Samir Husni: As you look at all of the changes, the innovation that took place say 100 years ago, whether it was in the type of paper or the type of presentation or design, how do you think the changes that are taking place today, changes with the presentation, with the design of the magazine affect print? Is there something that you have to do differently with print than digital? Maybe something that says: we’re not trying to compete with digital, but here’s what we can do in print.

John L. Walters: Well, it’s something that you referred to once, magazines have always been competing with other forms of communication, whether it’s radio or TV, newspapers, and now we have all of the myriad means of distributing information online, some of which resemble magazines, however work in totally different ways than magazines.

So, I think what we’ve seen throughout the maturing of web publishing is we have had to rediscover what we like about the magazine format. If you go back to 1920s when you see the magazine form come into focus with the idea of the double-page spread and the drama of the big picture across two pages, or the way you can use type to animate the page and excite the reader. That’s been developed and refined and changed for nearly 100 years and it’s what you would call a mature medium, whereas, because online technology and the actual devices used changes all of the time and it keeps getting updated and reengineered, that hasn’t had a chance to settle.

I think what we’re seeing now is a kind of interesting golden age of magazine design where really good design is in collaboration with the writers and editors and all of the other parts of the team. They can produce something very strong and powerful that may be hitting a smaller section of the market, but it’s serving that smaller market really well. And that makes it an exciting area to still be in. Ten years ago when we went independent with Eye, the future seemed very uncertain, but right now there are things to worry about, but it feels like we’re in a very strong area of activity.

Samir Husni: If someone asked you to define Eye, what would be your elevator pitch about the magazine today?

John L. Walters: We have a phrase that we use on the masthead: we’re an international review of graphic design, and we try to stick to that. It’s a magazine for all graphic designers. We’ve really stuck to that all the way through the magazine and as you know, we’ve maintained exactly the same format all the way through. If you have  a shelf with copies of Eye from number one to 97, the present one, they line up precisely.

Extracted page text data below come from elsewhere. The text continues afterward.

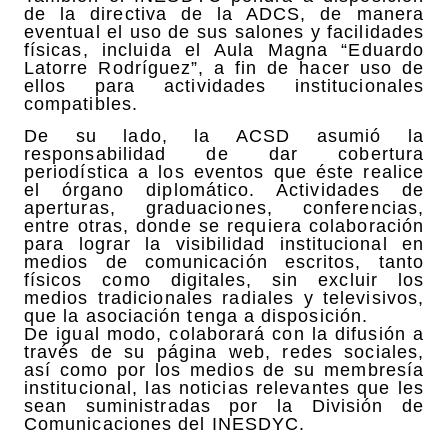
de la directiva de la ADCS, de manera
eventual el uso de sus salones y facilidades
físicas, incluida el Aula Magna “Eduardo
Latorre Rodríguez”, a fin de hacer uso de
ellos para actividades institucionales
compatibles.
De su lado, la ACSD asumió la
responsabilidad de dar cobertura
periodística a los eventos que éste realice
el órgano diplomático. Actividades de
aperturas, graduaciones, conferencias,
entre otras, donde se requiera colaboración
para lograr la visibilidad institucional en
medios de comunicación escritos, tanto
físicos como digitales, sin excluir los
medios tradicionales radiales y televisivos,
que la asociación tenga a disposición.
De igual modo, colaborará con la difusión a
través de su página web, redes sociales,
así como por los medios de su membresía
institucional, las noticias relevantes que les
sean suministradas por la División de
Comunicaciones del INESDYC.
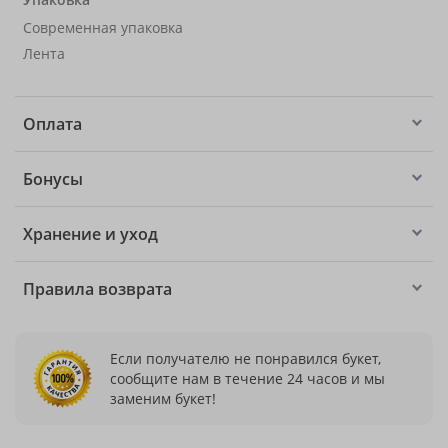
Современная упаковка
Лента
Оплата
Бонусы
Хранение и уход
Правила возврата
Если получателю не понравился букет,
сообщите нам в течение 24 часов и мы
заменим букет!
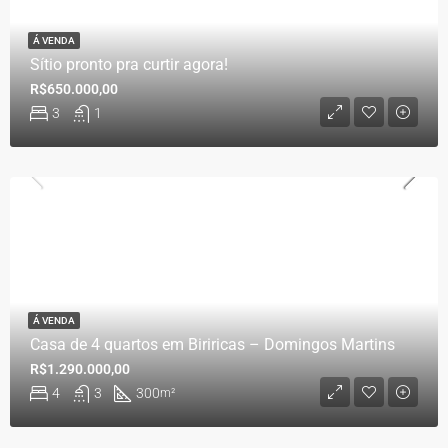
Á VENDA
Sítio pronto pra curtir agora!
R$650.000,00
3
1
Á VENDA
Casa de 4 quartos em Biriricas – Domingos Martins
R$1.290.000,00
4
3
300
m²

I would also say that it’s a magazine of design and visual culture, because designers by their very nature, in fact our readers who are graphic designers, are not just interested in design, they’re interested in aspects of the visual world that help them do their job, help them understand what’s going on, and maybe inspire them to do new things. There are things that are not strictly graphic design that we put in and that interest our readers. Of course, there’s also a big focus on typography, so every four issues we do a typography special issue, recognizing that type, design and typography lies right at the heart of graphic design.

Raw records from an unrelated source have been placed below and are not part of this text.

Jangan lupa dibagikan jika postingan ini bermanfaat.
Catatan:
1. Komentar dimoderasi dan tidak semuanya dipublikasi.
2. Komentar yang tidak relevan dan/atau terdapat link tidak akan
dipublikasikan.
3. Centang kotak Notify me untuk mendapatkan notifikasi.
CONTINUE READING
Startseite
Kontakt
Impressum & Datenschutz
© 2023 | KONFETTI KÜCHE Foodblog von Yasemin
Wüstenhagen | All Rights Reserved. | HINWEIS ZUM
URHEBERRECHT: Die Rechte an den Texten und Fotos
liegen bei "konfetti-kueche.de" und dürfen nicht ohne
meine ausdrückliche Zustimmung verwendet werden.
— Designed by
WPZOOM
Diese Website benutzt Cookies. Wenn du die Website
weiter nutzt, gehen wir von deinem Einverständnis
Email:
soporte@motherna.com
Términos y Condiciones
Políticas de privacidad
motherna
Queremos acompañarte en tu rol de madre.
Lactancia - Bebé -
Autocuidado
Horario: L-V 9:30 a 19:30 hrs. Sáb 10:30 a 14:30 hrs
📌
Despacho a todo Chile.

Samir Husni: One of the things that I’ve always advocated is that magazines are much more than content, that if the magazines were all about nothing but content, then they would be dead in this digital age. Magazines are more about the experience. As an experience maker or an experience creator, can you define the process that you go through with Eye to create that experience?

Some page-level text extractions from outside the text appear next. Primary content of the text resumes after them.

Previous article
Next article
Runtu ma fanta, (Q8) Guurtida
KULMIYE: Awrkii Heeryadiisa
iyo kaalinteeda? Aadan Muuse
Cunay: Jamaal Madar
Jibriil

John L. Walters: I think you’re right, the magazine format gives a certain kind of authority to the things that you write about. And it gives you a chance to look at what’s been happening. If it’s an overview, you’re looking at what’s happening with a particular area that connects together. If you’re doing a profile, such as the one about Michele Outland in the new issue, you’re looking at the person and you’re looking at the work, and in her case, you’re looking at two different magazines. So, that provides a way of showing that content is equal in a way that’s more than a blogpost a little news item, or a thing that focuses on just one aspect of that.

And that goes with regular things that we do in Eye, such as the “Reputations” interview, that gives us a chance to give a really meaty appraisal of someone’s work, which might go back generations, as it does in the case of David Driver. And also gives us the opportunity, with a very articulate interview, to really understand how they tick and how they think and do the job of graphic designer/art director.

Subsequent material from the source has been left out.